Mondale, previously a senator from Minnesota who had impeccable liberal credentials with his former colleagues in Congress, worked hard to persuade Democrats that Carter, despite his unorthodox ways, still was on the same political page. His efforts were only of middling success as Carter ultimately proved to be unpopular with Democrats despite Mondale's efforts.
Pence has a better chance of succeeding since, generally, Trump is not doing much to depart from the party agenda, unlike the way that Carter did with the Democrats. This is a debate over how conservative to be in going after the Affordable Care Act, not whether to stick to the political middle.
Now with the CBO report, Pence will be needed more than ever. Not only does he need to sell the conservatives that this not "Obamacare Lite" but a serious move in the right direction toward market-based health care. He also needs to persuade moderates that this bill is still worth the political risks that could result from rolling back health care coverage for millions of people.
If Pence can pull this off he will emerge from this battle as a real power player within the White House. The only thing that has insulated President Trump thus far from the ongoing attacks by Democrats, the relentless investigations from the news media, and the growing scrutiny of the courts is the Republican Congress.
President Trump, the divider, is depending on the fact that partisanship will hold and that in the end the Republican Congress will not abandon him or, even worse, turn against him. Until that happens it will be very difficult for any Democrat to make headway against this White House. So, if the vice president can get them through this challenging moment with an actual piece of legislation and without an open right-wing revolt, the President will keep turning to him as his point man on the Hill.
Pence has also become an important voice on foreign policy, The president sent him to Europe to help ease concerns among U.S. allies about Trump's commitment to NATO. Pence is taking a lead role in deliberations with Japan.
The vice president is also being used as the "clean-up man in chief." After many of the President's more controversial statements and decisions, Pence has stepped in to try to smooth things over.
When Trump attacked the "so-called" judge who halted his first executive order on immigrations, Pence took to the airwaves to justify the attack. Pence tweeted out that the administration joined the "Jewish people" on Holocaust Remembrance Day after the White House came under fire for having rejected the State Department draft of a statement that mentioned Jews.
Pence has also been important in the appointment process. A number of people who Pence considered allies are now in the administration, including former Indiana Sen. Dan Coats, who the Senate confirmed as director of national intelligence, and Marc Short, one of Pence's former aides who has been named legislative affairs director for the President.
Pence is clearly looking to solidify his credentials not just to have greater standing in this White House but also to keep making the case that he is one of the most promising prospects as a Republican presidential candidate for future elections.
His commitment to the right is already well-established. What being vice president offers Pence is the ability to show that he can govern and that he can be a conservative leader with polish.

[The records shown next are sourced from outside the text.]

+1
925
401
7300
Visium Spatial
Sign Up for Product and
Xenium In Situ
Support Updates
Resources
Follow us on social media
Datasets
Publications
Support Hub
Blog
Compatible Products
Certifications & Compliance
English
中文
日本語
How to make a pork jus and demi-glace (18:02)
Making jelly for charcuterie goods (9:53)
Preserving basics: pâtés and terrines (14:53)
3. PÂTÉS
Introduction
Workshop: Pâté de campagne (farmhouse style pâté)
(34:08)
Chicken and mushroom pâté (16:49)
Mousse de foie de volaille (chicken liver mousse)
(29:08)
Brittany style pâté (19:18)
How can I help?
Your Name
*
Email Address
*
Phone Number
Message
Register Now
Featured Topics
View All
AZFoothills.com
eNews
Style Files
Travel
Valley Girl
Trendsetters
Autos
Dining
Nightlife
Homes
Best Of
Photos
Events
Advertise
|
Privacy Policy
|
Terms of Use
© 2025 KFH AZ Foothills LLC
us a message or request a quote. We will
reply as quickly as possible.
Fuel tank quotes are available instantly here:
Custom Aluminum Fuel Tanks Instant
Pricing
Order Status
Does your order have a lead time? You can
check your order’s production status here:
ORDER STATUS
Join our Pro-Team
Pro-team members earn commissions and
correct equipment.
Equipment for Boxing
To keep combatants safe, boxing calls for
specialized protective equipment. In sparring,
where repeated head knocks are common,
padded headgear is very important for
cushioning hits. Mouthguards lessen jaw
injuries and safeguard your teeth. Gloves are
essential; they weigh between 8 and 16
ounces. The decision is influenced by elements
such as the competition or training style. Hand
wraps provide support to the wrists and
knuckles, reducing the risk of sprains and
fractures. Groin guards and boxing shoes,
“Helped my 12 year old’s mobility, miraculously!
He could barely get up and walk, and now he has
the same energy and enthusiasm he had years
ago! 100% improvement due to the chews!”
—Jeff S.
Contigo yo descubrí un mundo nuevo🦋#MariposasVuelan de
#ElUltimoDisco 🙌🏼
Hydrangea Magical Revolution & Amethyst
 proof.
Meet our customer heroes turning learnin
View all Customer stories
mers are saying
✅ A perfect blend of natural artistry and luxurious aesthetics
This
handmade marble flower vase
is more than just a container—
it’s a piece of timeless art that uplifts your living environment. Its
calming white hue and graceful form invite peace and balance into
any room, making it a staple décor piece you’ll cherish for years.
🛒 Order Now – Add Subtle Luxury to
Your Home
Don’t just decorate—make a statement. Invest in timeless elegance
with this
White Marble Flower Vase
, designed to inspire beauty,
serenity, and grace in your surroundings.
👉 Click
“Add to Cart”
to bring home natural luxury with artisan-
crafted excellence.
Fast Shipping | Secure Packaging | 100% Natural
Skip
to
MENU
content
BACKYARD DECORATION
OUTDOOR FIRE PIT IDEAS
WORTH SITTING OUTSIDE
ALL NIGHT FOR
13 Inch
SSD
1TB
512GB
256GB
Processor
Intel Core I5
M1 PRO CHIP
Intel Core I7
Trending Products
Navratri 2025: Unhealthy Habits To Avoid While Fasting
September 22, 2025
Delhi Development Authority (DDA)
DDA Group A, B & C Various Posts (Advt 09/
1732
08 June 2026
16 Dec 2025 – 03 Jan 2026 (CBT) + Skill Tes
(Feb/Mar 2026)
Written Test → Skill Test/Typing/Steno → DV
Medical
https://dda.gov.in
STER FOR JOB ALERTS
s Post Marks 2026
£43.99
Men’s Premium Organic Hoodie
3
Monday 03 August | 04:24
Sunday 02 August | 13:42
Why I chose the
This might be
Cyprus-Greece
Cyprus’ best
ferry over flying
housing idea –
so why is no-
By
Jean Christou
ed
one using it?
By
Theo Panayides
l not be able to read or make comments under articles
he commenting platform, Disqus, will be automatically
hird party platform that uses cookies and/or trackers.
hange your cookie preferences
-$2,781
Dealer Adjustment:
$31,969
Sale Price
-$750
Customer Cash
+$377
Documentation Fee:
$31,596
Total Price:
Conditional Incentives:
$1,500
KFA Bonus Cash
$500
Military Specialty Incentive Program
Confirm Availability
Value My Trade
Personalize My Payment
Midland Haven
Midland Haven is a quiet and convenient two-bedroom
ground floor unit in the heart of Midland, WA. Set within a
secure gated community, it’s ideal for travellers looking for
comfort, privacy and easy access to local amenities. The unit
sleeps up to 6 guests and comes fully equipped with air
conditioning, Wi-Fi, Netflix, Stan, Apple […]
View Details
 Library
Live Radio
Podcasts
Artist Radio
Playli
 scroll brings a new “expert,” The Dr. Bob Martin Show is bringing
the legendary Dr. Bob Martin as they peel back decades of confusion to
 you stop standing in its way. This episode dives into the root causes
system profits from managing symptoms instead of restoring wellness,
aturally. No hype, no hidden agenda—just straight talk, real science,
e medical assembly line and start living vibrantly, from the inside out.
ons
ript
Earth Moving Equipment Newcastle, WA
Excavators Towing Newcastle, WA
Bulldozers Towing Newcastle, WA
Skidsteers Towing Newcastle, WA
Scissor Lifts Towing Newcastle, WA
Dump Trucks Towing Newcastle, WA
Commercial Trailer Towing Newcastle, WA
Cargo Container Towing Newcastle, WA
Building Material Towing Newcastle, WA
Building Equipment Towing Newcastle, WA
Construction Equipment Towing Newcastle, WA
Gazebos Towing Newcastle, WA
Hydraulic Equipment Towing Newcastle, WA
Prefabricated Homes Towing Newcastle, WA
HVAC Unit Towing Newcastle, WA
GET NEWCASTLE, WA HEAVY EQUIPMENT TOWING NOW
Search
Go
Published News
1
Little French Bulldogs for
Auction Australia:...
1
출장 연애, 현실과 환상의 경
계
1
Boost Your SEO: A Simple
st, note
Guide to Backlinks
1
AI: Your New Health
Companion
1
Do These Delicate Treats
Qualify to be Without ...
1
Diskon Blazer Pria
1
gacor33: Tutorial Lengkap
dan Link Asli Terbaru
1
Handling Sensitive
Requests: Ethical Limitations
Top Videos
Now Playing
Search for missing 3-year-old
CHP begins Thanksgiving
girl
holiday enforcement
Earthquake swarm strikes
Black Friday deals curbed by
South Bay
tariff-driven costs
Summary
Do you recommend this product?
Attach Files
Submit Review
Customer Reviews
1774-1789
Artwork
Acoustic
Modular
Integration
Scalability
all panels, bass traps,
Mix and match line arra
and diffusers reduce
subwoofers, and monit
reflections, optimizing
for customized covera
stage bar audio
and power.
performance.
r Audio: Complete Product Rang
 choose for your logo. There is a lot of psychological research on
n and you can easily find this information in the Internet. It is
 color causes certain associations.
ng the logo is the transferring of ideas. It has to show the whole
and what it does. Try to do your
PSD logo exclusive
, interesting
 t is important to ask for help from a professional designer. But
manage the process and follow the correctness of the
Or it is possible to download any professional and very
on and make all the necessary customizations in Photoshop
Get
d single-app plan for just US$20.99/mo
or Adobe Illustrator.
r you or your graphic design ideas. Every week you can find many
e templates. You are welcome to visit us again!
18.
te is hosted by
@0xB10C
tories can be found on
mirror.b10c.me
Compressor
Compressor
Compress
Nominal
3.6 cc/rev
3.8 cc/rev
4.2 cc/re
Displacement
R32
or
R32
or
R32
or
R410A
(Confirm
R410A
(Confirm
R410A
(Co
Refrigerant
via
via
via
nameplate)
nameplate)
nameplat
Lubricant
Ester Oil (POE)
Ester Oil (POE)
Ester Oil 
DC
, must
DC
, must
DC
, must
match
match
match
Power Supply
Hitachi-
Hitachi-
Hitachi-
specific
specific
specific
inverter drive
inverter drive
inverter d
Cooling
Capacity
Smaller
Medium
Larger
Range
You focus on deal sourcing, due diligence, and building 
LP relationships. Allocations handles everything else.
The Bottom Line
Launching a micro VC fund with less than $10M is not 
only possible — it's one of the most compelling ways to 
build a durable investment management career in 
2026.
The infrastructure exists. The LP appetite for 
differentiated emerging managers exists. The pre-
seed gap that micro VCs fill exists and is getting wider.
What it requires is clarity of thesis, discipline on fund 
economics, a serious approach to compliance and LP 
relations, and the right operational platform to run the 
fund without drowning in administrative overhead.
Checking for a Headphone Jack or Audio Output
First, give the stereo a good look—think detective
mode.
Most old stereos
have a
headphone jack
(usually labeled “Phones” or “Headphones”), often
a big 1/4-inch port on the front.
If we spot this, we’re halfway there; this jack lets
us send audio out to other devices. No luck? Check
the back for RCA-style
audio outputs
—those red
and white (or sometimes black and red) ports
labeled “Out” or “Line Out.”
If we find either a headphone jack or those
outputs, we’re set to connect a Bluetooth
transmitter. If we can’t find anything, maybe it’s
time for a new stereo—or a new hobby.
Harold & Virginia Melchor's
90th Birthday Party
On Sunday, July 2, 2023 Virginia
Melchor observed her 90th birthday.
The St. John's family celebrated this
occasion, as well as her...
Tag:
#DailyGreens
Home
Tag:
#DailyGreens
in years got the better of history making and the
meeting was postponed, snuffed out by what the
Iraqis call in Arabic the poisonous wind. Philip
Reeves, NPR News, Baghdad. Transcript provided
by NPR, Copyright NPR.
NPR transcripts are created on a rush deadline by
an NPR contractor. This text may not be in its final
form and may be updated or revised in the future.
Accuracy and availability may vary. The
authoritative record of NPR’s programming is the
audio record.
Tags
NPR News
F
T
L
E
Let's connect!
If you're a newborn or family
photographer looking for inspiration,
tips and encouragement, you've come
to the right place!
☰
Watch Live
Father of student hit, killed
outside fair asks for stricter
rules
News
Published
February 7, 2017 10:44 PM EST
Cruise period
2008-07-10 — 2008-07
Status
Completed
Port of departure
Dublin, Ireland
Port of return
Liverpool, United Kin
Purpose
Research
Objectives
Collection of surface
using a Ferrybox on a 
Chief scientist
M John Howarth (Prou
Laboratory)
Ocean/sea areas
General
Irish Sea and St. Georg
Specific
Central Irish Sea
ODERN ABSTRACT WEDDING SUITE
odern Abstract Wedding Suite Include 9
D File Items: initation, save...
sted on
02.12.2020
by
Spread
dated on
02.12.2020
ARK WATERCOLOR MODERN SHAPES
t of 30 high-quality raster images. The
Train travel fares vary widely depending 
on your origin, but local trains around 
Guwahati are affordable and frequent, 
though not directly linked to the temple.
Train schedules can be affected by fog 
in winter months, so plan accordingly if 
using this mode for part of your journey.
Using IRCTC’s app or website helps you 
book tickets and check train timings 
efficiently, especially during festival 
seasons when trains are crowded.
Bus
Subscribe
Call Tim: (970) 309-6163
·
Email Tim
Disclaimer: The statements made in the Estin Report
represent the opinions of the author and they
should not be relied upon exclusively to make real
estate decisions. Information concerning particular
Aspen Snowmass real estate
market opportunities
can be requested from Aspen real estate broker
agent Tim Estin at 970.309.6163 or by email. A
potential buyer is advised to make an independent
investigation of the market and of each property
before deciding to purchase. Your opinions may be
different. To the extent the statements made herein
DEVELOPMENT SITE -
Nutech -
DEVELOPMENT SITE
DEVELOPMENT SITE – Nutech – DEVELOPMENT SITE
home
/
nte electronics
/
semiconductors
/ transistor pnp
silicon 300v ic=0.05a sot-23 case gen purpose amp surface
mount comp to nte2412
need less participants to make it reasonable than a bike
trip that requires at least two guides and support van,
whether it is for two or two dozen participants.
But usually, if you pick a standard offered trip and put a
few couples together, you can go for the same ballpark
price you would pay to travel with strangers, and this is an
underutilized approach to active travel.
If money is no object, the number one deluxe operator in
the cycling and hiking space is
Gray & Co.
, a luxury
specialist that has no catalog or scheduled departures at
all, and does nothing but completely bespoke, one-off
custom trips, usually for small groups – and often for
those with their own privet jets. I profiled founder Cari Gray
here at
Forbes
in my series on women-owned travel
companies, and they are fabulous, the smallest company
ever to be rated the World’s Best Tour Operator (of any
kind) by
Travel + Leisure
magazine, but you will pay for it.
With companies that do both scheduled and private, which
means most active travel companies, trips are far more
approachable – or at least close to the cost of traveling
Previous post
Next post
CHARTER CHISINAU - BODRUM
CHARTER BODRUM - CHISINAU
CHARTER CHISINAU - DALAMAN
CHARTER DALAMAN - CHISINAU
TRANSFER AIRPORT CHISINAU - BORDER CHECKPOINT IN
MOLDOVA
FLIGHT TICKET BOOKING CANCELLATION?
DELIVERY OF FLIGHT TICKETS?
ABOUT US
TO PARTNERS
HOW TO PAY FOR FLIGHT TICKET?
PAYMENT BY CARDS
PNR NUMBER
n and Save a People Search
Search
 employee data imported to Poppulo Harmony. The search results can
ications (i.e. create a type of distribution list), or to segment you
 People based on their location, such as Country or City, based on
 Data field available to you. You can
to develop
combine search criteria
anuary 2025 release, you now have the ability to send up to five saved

The biggest threat for Pence is that the bigger his role becomes the more he will suffer from the baggage of the current administration. Besides the tensions over health care there are the scandals. With the Russiagate investigation looming large over the White House, as steady drips of information keep raising questions about what happened in the 2016 election, Pence has to beware the possibility of becoming part of a historic political scandal.
If things go south for Trump through scandal, failed legislation, or diminishing approval ratings among Republicans, Pence will be seen as part of the problem as well. He would do well to remember the fate suffered by Walter Mondale, who could never overcome Carter's shadow when he ran in 1984.
Clearly, Pence is willing to take this risk as was evident when he first signed up for this job last summer. In the coming days, he will have to show that he can live up to this difficult challenge as he tries to shore up the president's support amid the furor over health care.